Segment Open

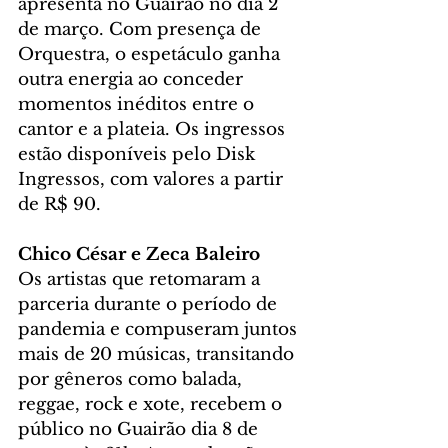
apresenta no Guairão no dia 2 
de março. Com presença de 
Orquestra, o espetáculo ganha 
outra energia ao conceder 
momentos inéditos entre o 
cantor e a plateia. Os ingressos 
estão disponíveis pelo Disk 
Ingressos, com valores a partir 
de R$ 90.
Chico César e Zeca Baleiro
Os artistas que retomaram a 
parceria durante o período de 
pandemia e compuseram juntos 
mais de 20 músicas, transitando 
por gêneros como balada, 
reggae, rock e xote, recebem o 
público no Guairão dia 8 de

Segment Closed

_TASK TO CARRY OUT_
What is needed is an exact copy of the lines from the one containing "estão disponíveis pelo Disk" through the final line of the data, both included, and nothing more.

_THE ANSWER_
estão disponíveis pelo Disk 
Ingressos, com valores a partir 
de R$ 90.
Chico César e Zeca Baleiro
Os artistas que retomaram a 
parceria durante o período de 
pandemia e compuseram juntos 
mais de 20 músicas, transitando 
por gêneros como balada, 
reggae, rock e xote, recebem o 
público no Guairão dia 8 de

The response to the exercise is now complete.